Staudinger: Die Aufgabe und Rolle eines jüdischen Museums ist es, über jüdische Geschichte, über die Vielheit von jüdischen Meinungen und Perspektiven zu sprechen. Auch einige der jetzt inkriminierten Exponate waren bereits in jüdischen Museen wie in Israel oder in New York und im Jüdischen Museum Berlin zu sehen, also auch in einem Täterland. Nur in New York gab es kontroverse Diskussionen.

STANDARD: Heißt das, dass die jüdische Öffentlichkeit hierzulande anders tickt als etwa jene in Berlin?

Staudinger: Das glaube ich nicht. Jeder wird von einem Kunstwerk wie jenem von Boris Lurie, das einen Leichenwagen mit einem Pin-up-Girl zeigt, betroffen sein. Als dieses Kunstwerk 2016 im Jüdischen Museum in Berlin in einer Soloshow des Künstlers gezeigt wurde, wurde die Ausstellung von allen großen Medien sehr positiv rezipiert. Im Wiener Kontext wird das Kunstwerk jetzt zu einem Skandal gemacht, anstatt über Erinnerungskultur zu debattieren.

STANDARD: Wer hat Interesse an dem Skandal?

Staudinger: Das weiß ich nicht. Auf einer sachlichen Ebene gesprochen: Wir versuchen seit meinem Amtsantritt im Jüdischen Museum, einige Dinge anders zu machen. Das entzweit die Menschen, bereits vor der Ausstellungseröffnung entstand dadurch eine Atmosphäre, in der ein Skandal vorbereitet wurde.

STANDARD: Im Zuge der Ablöse von Danielle Spera als Direktorin des Jüdischen Museums traten viele Unstimmigkeiten in der jüdischen Gemeinde zutage. Ist die jetzige Aufregung eine Folge davon?

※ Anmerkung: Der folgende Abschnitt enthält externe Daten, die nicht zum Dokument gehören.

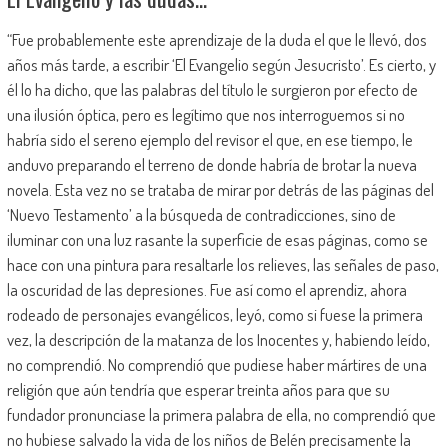
“Fue probablemente este aprendizaje de la duda el que le llevó, dos
años más tarde, a escribir ‘El Evangelio según Jesucristo’. Es cierto, y
él lo ha dicho, que las palabras del título le surgieron por efecto de
una ilusión óptica, pero es legítimo que nos interroguemos si no
habría sido el sereno ejemplo del revisor el que, en ese tiempo, le
anduvo preparando el terreno de donde habría de brotar la nueva
novela. Esta vez no se trataba de mirar por detrás de las páginas del
‘Nuevo Testamento’ a la búsqueda de contradicciones, sino de
iluminar con una luz rasante la superficie de esas páginas, como se
hace con una pintura para resaltarle los relieves, las señales de paso,
la oscuridad de las depresiones. Fue así como el aprendiz, ahora
rodeado de personajes evangélicos, leyó, como si fuese la primera
vez, la descripción de la matanza de los Inocentes y, habiendo leído,
no comprendió. No comprendió que pudiese haber mártires de una
religión que aún tendría que esperar treinta años para que su
fundador pronunciase la primera palabra de ella, no comprendió que
no hubiese salvado la vida de los niños de Belén precisamente la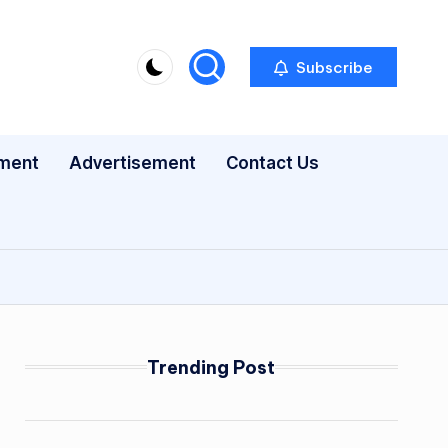
Subscribe
nment
Advertisement
Contact Us
Trending Post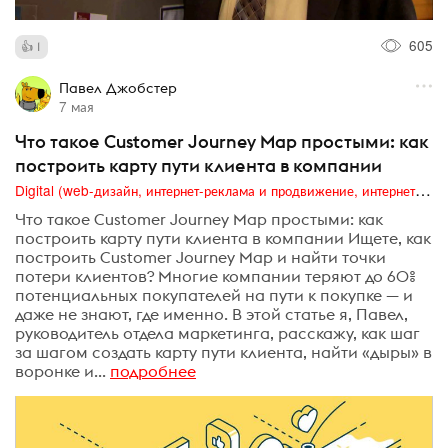
605
1
Павел Джобстер
7 мая
Что такое Customer Journey Map простыми: как
построить карту пути клиента в компании
Digital (web-дизайн, интернет-реклама и продвижение, интернет-сообщества и блоги, интернет-коммуникации, мобильный маркетинг, реклама на цифровых экранах)
Что такое Customer Journey Map простыми: как
построить карту пути клиента в компании Ищете, как
построить Customer Journey Map и найти точки
потери клиентов? Многие компании теряют до 60%
потенциальных покупателей на пути к покупке — и
даже не знают, где именно. В этой статье я, Павел,
руководитель отдела маркетинга, расскажу, как шаг
за шагом создать карту пути клиента, найти «дыры» в
воронке и...
подробнее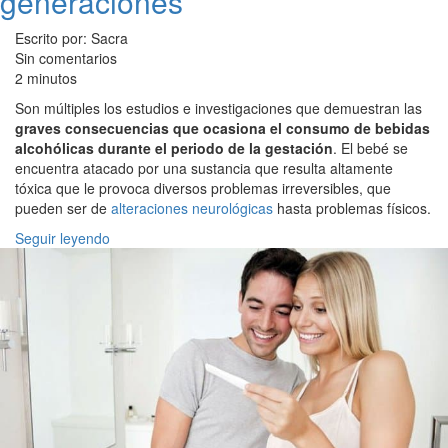
generaciones
Escrito por: Sacra
Sin comentarios
2 minutos
Son múltiples los estudios e investigaciones que demuestran las
graves consecuencias que ocasiona el consumo de bebidas
alcohólicas durante el periodo de la gestación
. El bebé se
encuentra atacado por una sustancia que resulta altamente
tóxica que le provoca diversos problemas irreversibles, que
pueden ser de
alteraciones neurológicas
hasta problemas físicos.
Seguir leyendo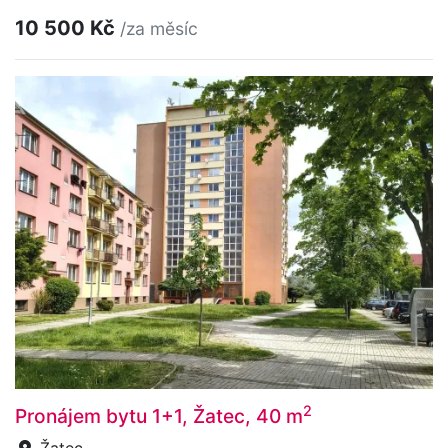
10 500 Kč
/za měsíc
2
Pronájem bytu 1+1, Žatec, 40 m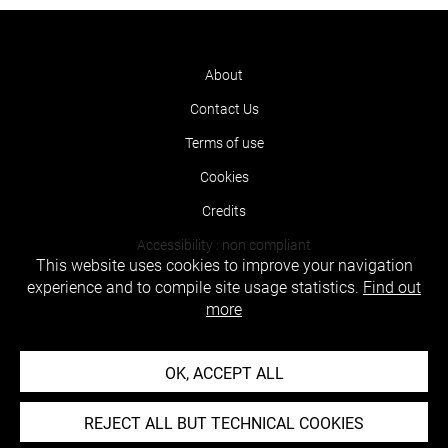
About
Contact Us
Terms of use
Cookies
Credits
Accessibility : non compliant
This website uses cookies to improve your navigation
experience and to compile site usage statistics.
Find out
more
OK, ACCEPT ALL
REJECT ALL BUT TECHNICAL COOKIES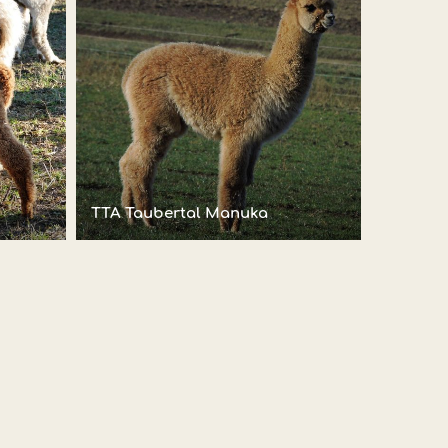
TTA Taubertal Manuka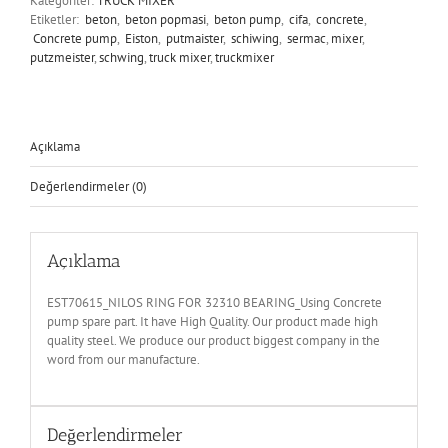
Kategoriler:
TRUCK MIXER
Etiketler:
beton
,
beton popmasi
,
beton pump
,
cifa
,
concrete
,
Concrete pump
,
Eiston
,
putmaister
,
schiwing
,
sermac
,
mixer
,
putzmeister
,
schwing
,
truck mixer
,
truckmixer
Açıklama
Değerlendirmeler (0)
Açıklama
EST70615_NILOS RING FOR 32310 BEARING_Using Concrete
pump spare part. It have High Quality. Our product made high
quality steel. We produce our product biggest company in the
word from our manufacture.
Değerlendirmeler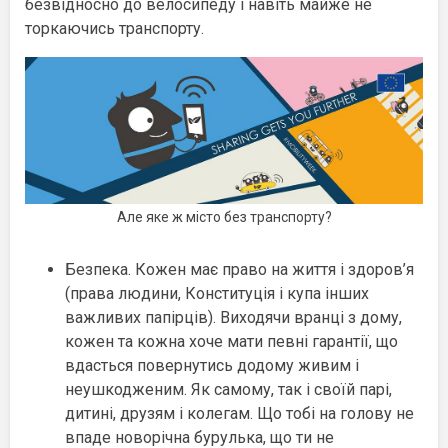
безвідносно до велосипеду і навіть майже не
торкаючись транспорту.
Але яке ж місто без транспорту?
Безпека. Кожен має право на життя і здоров’я
(права людини, Конституція і купа інших
важливих папірців). Виходячи вранці з дому,
кожен та кожна хоче мати певні гарантії, що
вдасться повернутись додому живим і
неушкодженим. Як самому, так і своїй парі,
дитині, друзям і колегам. Що тобі на голову не
впаде новорічна бурулька, що ти не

Staudinger: Das sind Dynamiken, von denen ich keine Kenntnis habe. Das Schöne ist, dass das Jüdische Museum Wien vielen Menschen sehr am Herzen liegt. Jetzt kommt jemand Neues, und da gibt es viele Reaktionen, von Umarmung bis zu Wegstoßen. Ich hätte die sachliche Debatte bei dieser Ausstellung bevorzugt, und es tut mir leid, dass die Emotion so hochgekocht ist.

STANDARD: Der Präsident der Kultusgemeinde, Oskar Deutsch, hat Ihnen in einem offenen Brief ausrichten lassen, dass es Ihnen an Sensibilität mangle, und Sie zu einer öffentlichen Erklärung aufgefordert.

Staudinger: Der Brief wurde zu einem offenen Brief gemacht, er wurde an die Öffentlichkeit gespielt. Viele Stimmen in der jüdischen Gemeinde begrüßen einen anderen Umgang mit Erinnerungskultur und jüdischer Identität, viele Stimmen sehen diesen aber auch sehr kritisch und sind emotional betroffen. Das Gute ist, dass über die Ausstellung gesprochen wird, auch dass sie viele Besucherinnen und Besucher anzieht. Auf dem Museumsblog haben wir eine Erklärung zur Ausstellung abgegeben, ich habe Oskar Deutsch persönlich geantwortet. Damit glaube ich seiner Aufforderung entsprochen zu haben.

STANDARD: Sie haben auf erste kritische Stimmen mit drei Korrekturen an der Ausstellung reagiert. Welche Fehler haben Sie noch gemacht?

Staudinger: Es hat uns nicht an Sensibilität gemangelt. Es gibt sicher ein Missverständnis um den Begriff Missverständnis: Die Ausstellung handelt bewusst nicht von Vorurteilen, sondern von Missverständnissen, die zu Vorurteilen werden. Das ist ein Unterschied. Das zugrunde liegende Missverständnis lautet nämlich, dass Jüdinnen und Juden irgendwie anders sind. Dazu haben wir 100 Positionen gesucht und gefunden, nicht als Widerlegung dieser These, sondern um einen Denkprozess anzufachen, welche Bilder über Jüdinnen und Juden es in unserem Kopf gibt. Um dies zu unterstreichen, werden wir in den kommenden zwei Wochen eine weitere textliche Kontextebene in die Ausstellung einziehen.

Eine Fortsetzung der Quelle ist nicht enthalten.